ADHD in College

Among Friends

What’s it like to be friends with someone who has ADHD? Let’s ask my best friend…

Friendships and ADHD
Friendships and ADHD

A friend is someone who knows your secrets and loves you anyway. Or so I have been told. One of my best friends is also my current housemate, Danielle. We have been friends a long time — I think since kindergarten or first grade — and have stuck together ever since, through different schools and sports teams, the comings and goings of boyfriends, and our own occasional conflicts.

What qualities, you may ask, have been most important in maintaining such a long-standing friendship? Especially when one of the friends has been known to be a little anxious (that would be me), or to interrupt and take conversations off on tangents (me), to lose track of money and time (me), or forget to take out the trash (Danielle… no, just kidding. That’s me, too). I thought I’d go straight to the source and hear her side of things, so I interviewed her. Here’s what she had to say, minus a few inside jokes, innuendos, and stories I’m not sure would be appropriate for publication in a magazine:

What do you think about Christine having ADHD?

Hey, we all have our thing….

Danielle accepts my ADHD as just a part of who I am. She acts like having ADHD is the same as having a birthmark. It’s just, you know, there.

How is being roommates with Christine different from just being friends with her?

In the time I’ve lived with Christine, I’ve gotten used to hearing “Oh, my God! I totally forgot!” a fair amount. But, if Christine borrows an item of clothing from you, you know she’ll give it back. She has a box labeled “other people’s stuff,” and a “Danielle” section in her closet devoted to clothes she’s borrowed from me. The same thing goes for money, thanks to the IOU notes she keeps in her wallet.

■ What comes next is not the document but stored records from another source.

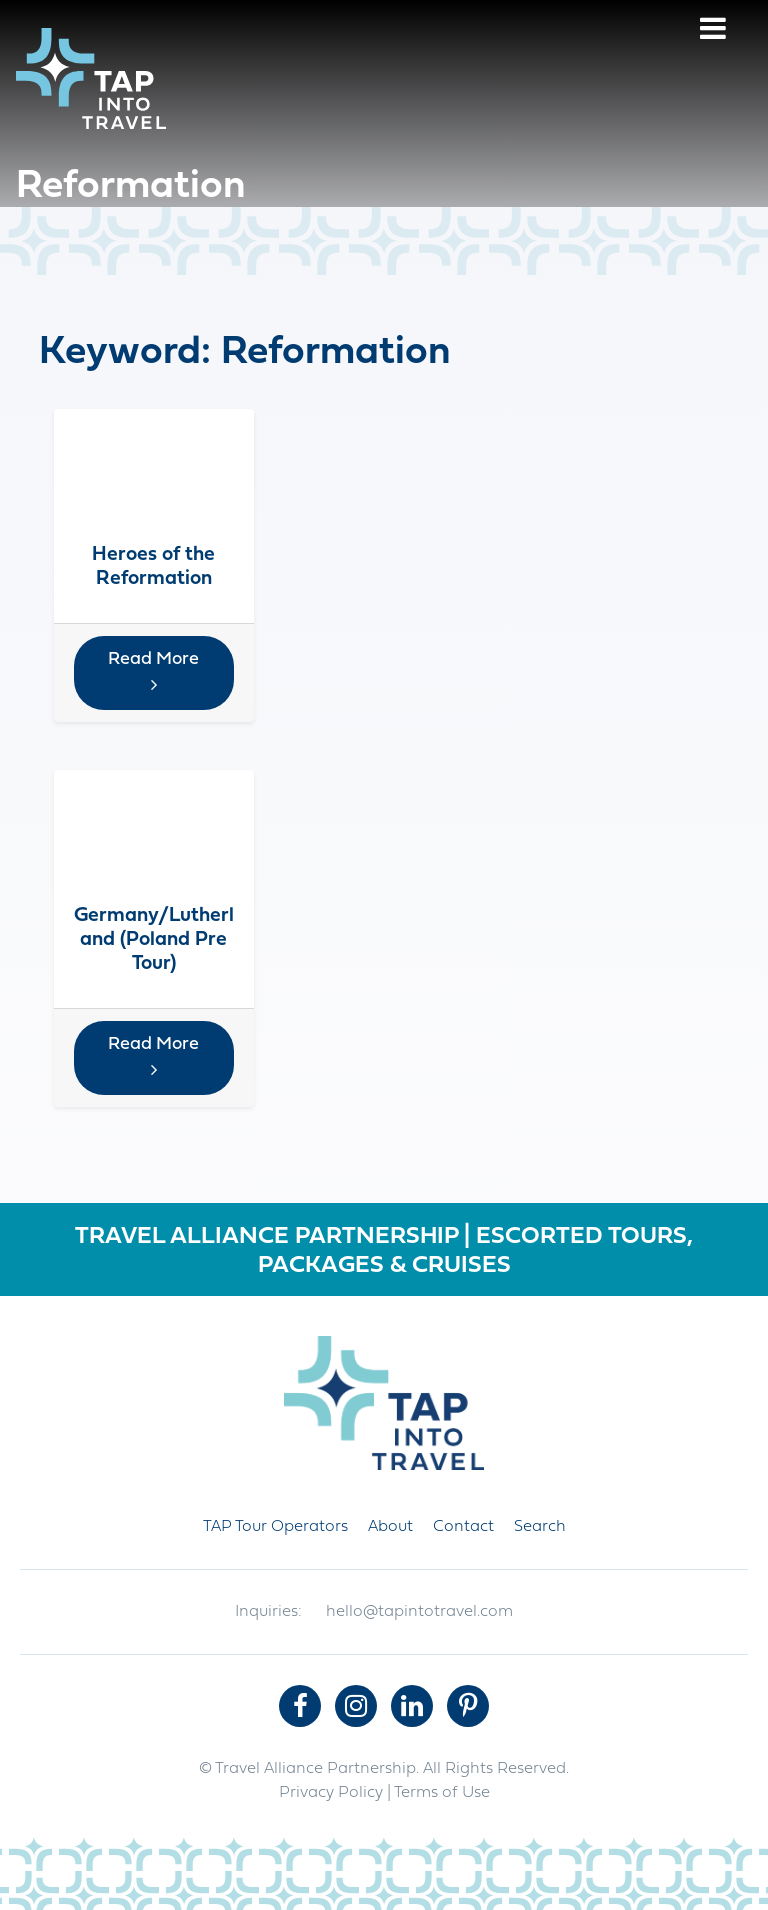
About (390, 1527)
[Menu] (713, 31)
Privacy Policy (331, 1793)
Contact (463, 1527)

I’m well aware that my propensity to lose track of money makes me very capable of losing track of friends. Now, whenever I borrow money, I note it on a slip of paper and put that in my wallet. And because I truly believe that good friends are more valuable than any money a person could possess, I feel wealthy, even when my wallet is bursting with IOUs.

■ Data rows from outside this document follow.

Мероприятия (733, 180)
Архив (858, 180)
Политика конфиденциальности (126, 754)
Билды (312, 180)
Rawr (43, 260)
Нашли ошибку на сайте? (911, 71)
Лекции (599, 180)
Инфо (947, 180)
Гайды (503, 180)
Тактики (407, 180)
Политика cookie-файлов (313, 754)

Do you have any advice for Christine?

Christine should give herself extra time to get to class, because, every time she leaves, she comes back two or three times to get something she forgot.

Hmm, that is good advice. I’ll make a note to remember that, and keep it with my IOUs.

What’s it like to talk to Christine?

Christine will actually interrupt herself to say things like “Wait, what was I just talking about?” It’s funny to be in a conversation with a group of people, including Christine. She always patiently waits her turn, and you can see that what she wants to say is churning in her mind while she tries to listen. When she finally speaks, what she says is about five minutes late. By that time, the topic has changed, so Christine comes across as a little random to people who aren’t fortunate enough to know her as well as I do.

I could complain about my problems all day long, but I’ve learned that listening is critical to friendships. That’s not to say that, when I finally do start talking, it will make sense. Then again, if the foundation of friendship is communication, the foundation of best friendship is making each other laugh. Danielle and I must be quite a pair, because our Oscar Wilde/Mel Brooks senses of humor play off each other’s so well.

“But, seriously,” Danielle wanted me to add, “anyone lucky enough to be friends with Christine knows you could rely on her to walk 50 miles in the rain to be by your side if you’re in need. That may not have anything to do with ADHD, but it makes her one of the most exceptional people I know.” Same goes for you, Danielle.